Right now, there's one in particular that's remarkable:
- "Zapp-splay" -- "splay" Zapps are smaller, trimmed down, and provide a way to share and deduplicate data between other "splayed" Zapps... at the cost of increased complexity, in the form of needing to unpack several packages at once before getting a working application.
- ... this list may grow in the future! Community ideas are welcome :)
Zapp Splay
Zapps packaged in "splay" form don't contain all of their own data in a single bundle. They need multiple packages to be unpacked together in nearby paths in order to work. This means they're an increase in complexity over basic Zapps, but in exchange, means that a system using lots of Zapps can save a significant amount of disk space when data is shared.
Splayed Zapps still keep the other goals of Zapps intact -- especially, that they're still easy to "install" with zero operations other than "unpack". (While a "splayed" Zapp might require more than one "unpack" operation to become functional, it still only requires the "unpack" operation -- there's still no "post-install hooks" that might take arbitrary actions.)
Zapp Splay: Tech
tl;dr: symlinks.
Slightly less tl;dr: symlinks with content-addressed target paths.
[[TODO: addition information required here]]
For a recommendation on which hashing to use: see Appendix: What hashing scheme shall we use?

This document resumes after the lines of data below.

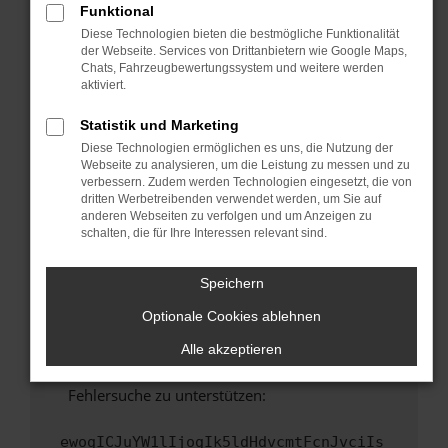
Funktional
Fenster?
Diese Technologien bieten die bestmögliche Funktionalität
Starte dein Gerät neu.
der Webseite. Services von Drittanbietern wie Google Maps,
Chats, Fahrzeugbewertungssystem und weitere werden
Das kann manchmal helfen, vorübergehende
aktiviert.
Probleme zu beheben.
Stelle sicher, dass dein Browser und dein
Statistik und Marketing
Betriebssystem auf dem neuesten Stand
Diese Technologien ermöglichen es uns, die Nutzung der
sind.
Webseite zu analysieren, um die Leistung zu messen und zu
verbessern. Zudem werden Technologien eingesetzt, die von
Veraltete Software birgt nicht nur ein
dritten Werbetreibenden verwendet werden, um Sie auf
Sicherheitsrisiko, sondern kann auch dazu
anderen Webseiten zu verfolgen und um Anzeigen zu
führen, dass bestimmte Funktionen nicht mehr
schalten, die für Ihre Interessen relevant sind.
unterstützt werden.
Wende dich an den Webseitenbetreiber.
Speichern
Wenn du alle oben genannten Schritte versucht
Optionale Cookies ablehnen
hast, kontaktiere uns bitte. Wir werden
versuchen, das Problem zu beheben. Du kannst
Alle akzeptieren
uns diesen Text schicken, um uns bei der
Fehlersuche zu unterstützen:
ewogICJuYW1lIjogIk5ldHdvcmtFcnJvciIs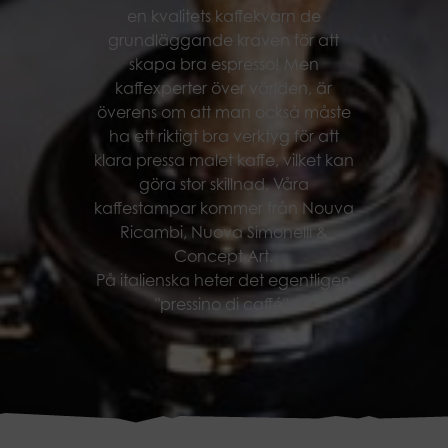
en kvalitets kaffekvarn de
grundläggande kraven för att
skapa bra espresso! Men
kaffexperter över världen, är
överens om att man också måste
ha ett riktigt bra verktyg för att
klara pressa malet kaffe, vilket kan
göra stor skillnad. Våra
kaffestampar kommer från Nouva
Ricambi, Nuova Simonelli &
Concept Art.
På italienska heter det egentligen
"pressino di caffé".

Delayed fabrication of sharing splays
A Zapp can be transformed into a splay-variant Zapp freely. This is possible even without access to the source code, or any need to recompile, etc! It can also be done totally automatically.

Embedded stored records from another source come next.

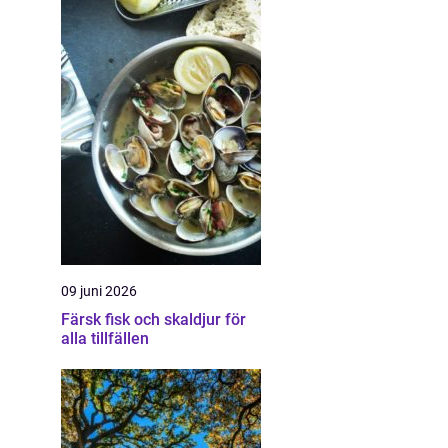
09 juni 2026
Färsk fisk och skaldjur för
alla tillfällen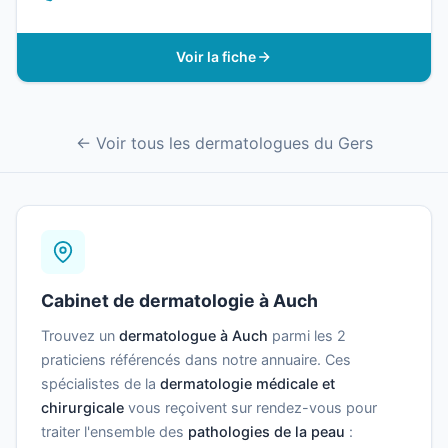
Voir la fiche
← Voir tous les dermatologues du Gers
Cabinet de dermatologie à Auch
Trouvez un
dermatologue à Auch
parmi les 2
praticiens référencés dans notre annuaire. Ces
spécialistes de la
dermatologie médicale et
chirurgicale
vous reçoivent sur rendez-vous pour
traiter l'ensemble des
pathologies de la peau
: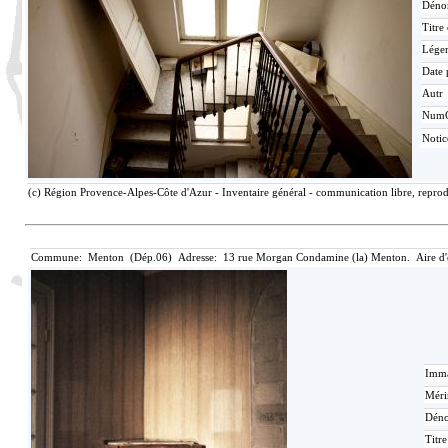
Déno
Titre
Lége
Date 
Autr
Num
Noti
(c) Région Provence-Alpes-Côte d'Azur - Inventaire général - communication libre, reprodu
Commune: Menton (Dép.06) Adresse: 13 rue Morgan Condamine (la) Menton. Aire d
Imma
Méri
Déno
Titr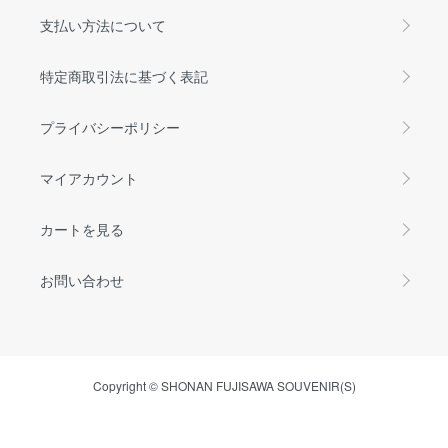
支払い方法について
特定商取引法に基づく表記
プライバシーポリシー
マイアカウント
カートを見る
お問い合わせ
Copyright © SHONAN FUJISAWA SOUVENIR(S)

[[TODO: addition information required here]]
Appendix: What hashing scheme shall we use?
For the purpose of share splays, any hashing scheme will do.
The one trick is: it's best if everyone you'd like to share content with agrees on the same one.
We'll recommend a concrete answer: let's use the git tree hashing, in sha256 mode.
Why?
- it hashes full filesystem trees -- obviously essential
- it hashes the important posix bits -- the executable bit -- and it supports symlinks
- it doesn't hash anything else -- for library sharing, you don't care about ownership bits, etc!
In other words, it fits the ticket rather precisely. And because it's already well-standardized and widely used due to git's ubiquity, we can all just skip a bikeshed here.
We've rolled out a treehash tool that does exactly this.